Helpers
In This Article
Body Parsing Middleware
Zend\Expressive\Helper\BodyParams\BodyParamsMiddleware
provides generic
PSR-15 middleware for parsing the request
body into parameters, and returning a new request instance that composes them.
The subcomponent provides a strategy pattern around matching the request
Content-Type
, and then parsing it, giving you a flexible approach that can
grow with your accepted content types.
By default, this middleware will detect the following content types:
application/x-www-form-urlencoded
(standard web-based forms, without file uploads)application/json
,application/*+json
(JSON payloads)
Registering the middleware
You can register it programmatically:
$app->pipe(BodyParamsMiddleware::class);
Since body parsing does not necessarily need to happen for every request, you can also choose to incorporate it in route-specific middleware pipelines:
$app->post('/login', [
BodyParamsMiddleware::class,
LoginMiddleware::class,
]);
Using route-based middleware pipelines has the advantage of ensuring that the body parsing middleware only executes for routes that require the processing. While the middleware has some checks to ensure it only triggers for HTTP methods that accept bodies, those checks are still overhead that you might want to avoid; the above strategy of using the middleware only with specific routes can accomplish that.
Strategies
If you want to intercept and parse other payload types, you can add strategies
to the middleware. Strategies implement Zend\Expressive\Helper\BodyParams\StrategyInterface
:
namespace Zend\Expressive\Helper\BodyParams;
use Psr\Http\Message\ServerRequestInterface;
interface StrategyInterface
{
/**
* Match the content type to the strategy criteria.
*/
public function match(string $contentType) : bool;
/**
* Parse the body content and return a new request.
*/
public function parse(ServerRequestInterface $request) : ServerRequestInterface;
}
You then register them with the middleware using the addStrategy()
method:
$bodyParams->addStrategy(new MyCustomBodyParamsStrategy());
To automate the registration, we recommend writing a factory for the
BodyParamsMiddleware
, and replacing the invokables
registration with a
registration in the factories
section of the middleware-pipeline.config.php
file:
use Zend\Expressive\Helper\BodyParams\BodyParamsMiddleware;
class MyCustomBodyParamsStrategyFactory
{
public function __invoke($container)
{
$bodyParams = new BodyParamsMiddleware();
$bodyParams->addStrategy(new MyCustomBodyParamsStrategy());
return $bodyParams;
}
}
// In config/autoload/middleware-pipeline.config.php:
use Zend\Expressive\Helper;
return [
'dependencies' => [
'invokables' => [
// Remove this line:
Helper\BodyParams\BodyParamsMiddleware::class => Helper\BodyParams\BodyParamsMiddleware::class,
/* ... */
],
'factories' => [
// Add this line:
Helper\BodyParams\BodyParamsMiddleware::class => MyCustomBodyParamsStrategyFactory::class,
/* ... */
],
],
];
Alternately, use a delegator factory.
Removing the default strategies
By default, BodyParamsMiddleware
composes the following strategies:
Zend\Expressive\Helper\BodyParams\FormUrlEncodedStrategy
Zend\Expressive\Helper\BodyParams\JsonStrategy
These provide the most basic approaches to parsing the request body.

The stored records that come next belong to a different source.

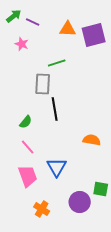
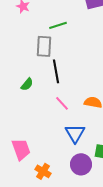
pink line: (28, 147) -> (62, 103), moved
blue triangle: (57, 167) -> (75, 133), moved
pink trapezoid: (28, 176) -> (21, 149), moved

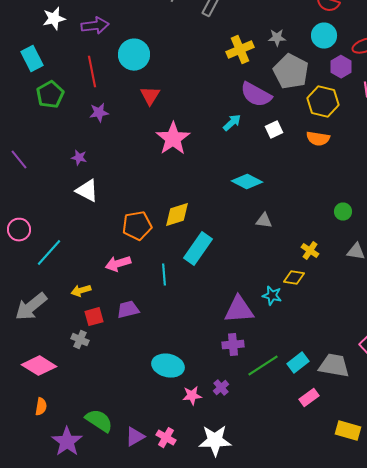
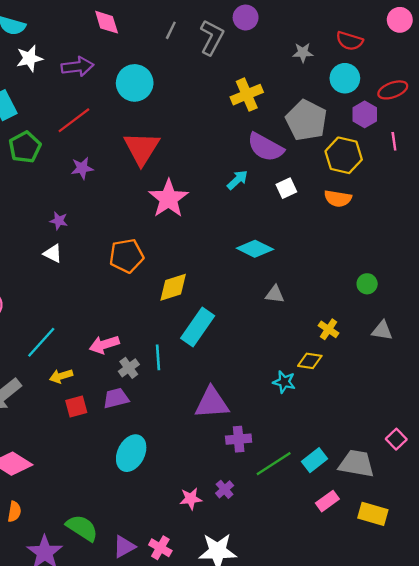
gray star: (277, 38) -> (303, 53), moved
cyan circle: (134, 55) -> (135, 83), moved
red line: (92, 72) -> (74, 120), turned 64
red triangle: (150, 96) -> (142, 148), size x1.6
white triangle: (87, 191) -> (53, 253), moved, size x0.7
orange pentagon: (137, 226) -> (126, 256), moved
cyan line: (49, 253) -> (41, 342), moved
purple triangle: (239, 310) -> (212, 403), moved
gray cross: (80, 340) -> (129, 368), moved, turned 30
cyan ellipse: (168, 366) -> (131, 453), moved, turned -76
yellow rectangle: (348, 431) -> (373, 514), moved

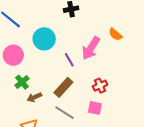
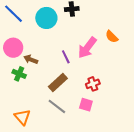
cyan circle: (44, 39) -> (46, 18), moved
green cross: (22, 82) -> (19, 74), turned -32
brown arrow: (34, 97) -> (31, 59), moved, turned 40

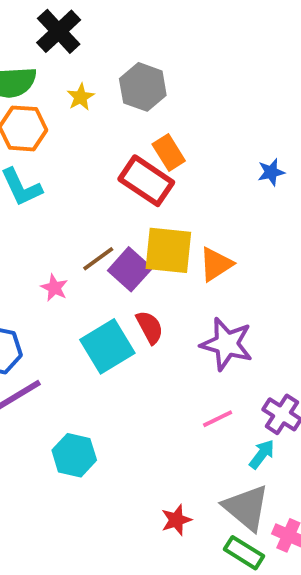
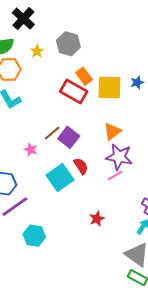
yellow square: (168, 250) -> (109, 88), moved
purple star: (227, 344) -> (119, 157), moved
pink line: (218, 419) -> (115, 175), moved
cyan hexagon: (74, 455) -> (34, 236), moved
red star: (176, 520) -> (97, 219), moved

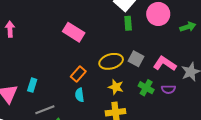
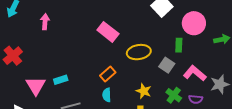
green rectangle: (128, 23) -> (179, 45), moved
yellow ellipse: (111, 61) -> (139, 52), moved
cyan rectangle: (32, 85) -> (61, 80), turned 48

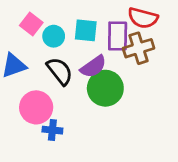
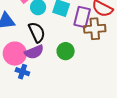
purple semicircle: (93, 67) -> (34, 52), moved
green circle: (105, 88) -> (66, 51), size x0.7

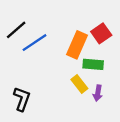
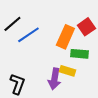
yellow rectangle: (79, 84) -> (67, 71), turned -35
purple arrow: (98, 93) -> (54, 79), moved, size x1.5

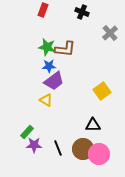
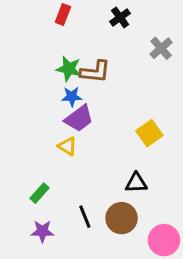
black cross: (82, 12) -> (120, 17), turned 32
purple star: (34, 145) -> (42, 231), moved
pink circle: (99, 154) -> (164, 240), moved

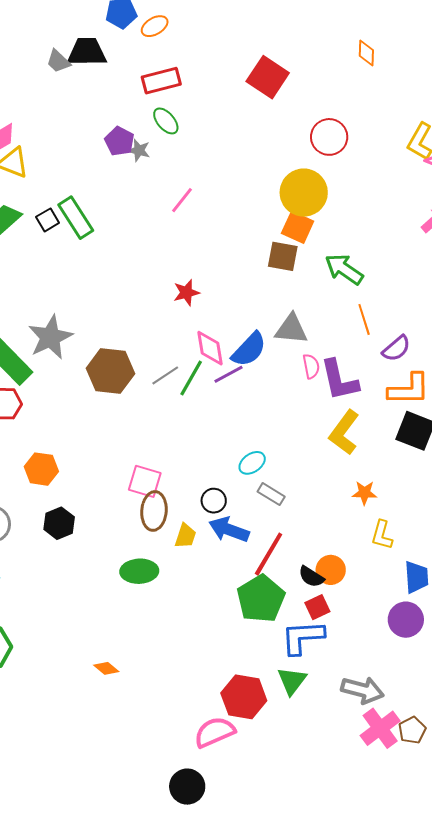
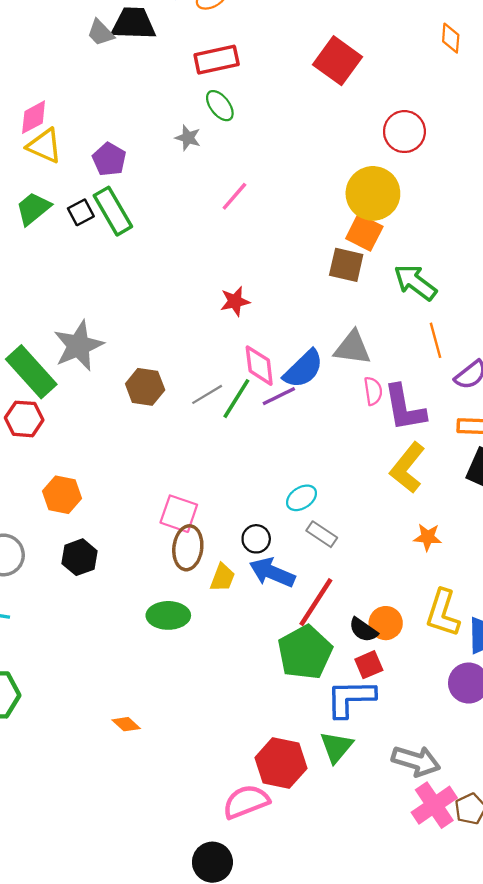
purple pentagon: (119, 141) -> (109, 159), moved
brown hexagon: (110, 371) -> (145, 387), size x0.7
yellow L-shape: (382, 535) -> (443, 613), moved, size x1.4

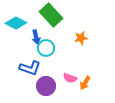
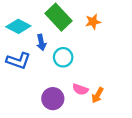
orange star: (81, 38) -> (93, 22), moved
cyan circle: (46, 48) -> (63, 57), moved
blue L-shape: (30, 68) -> (18, 61), moved

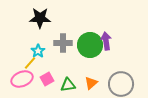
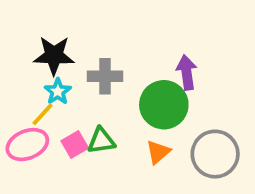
black star: (40, 18) -> (54, 55), moved
green circle: (90, 45) -> (164, 105), moved
green triangle: (68, 85) -> (101, 141), moved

They
operate in the order they do to ensure the most common content type —
application/x-www-form-urlencoded
— matches first, as the middleware
delegates parsing to the first match.
If you do not want to use these default strategies, you can clear them from the
middleware using clearStrategies()
:
$bodyParamsMiddleware->clearStrategies();
Note: if you do this, all strategies will be removed! As such, we recommend doing this only immediately before registering any custom strategies you might be using.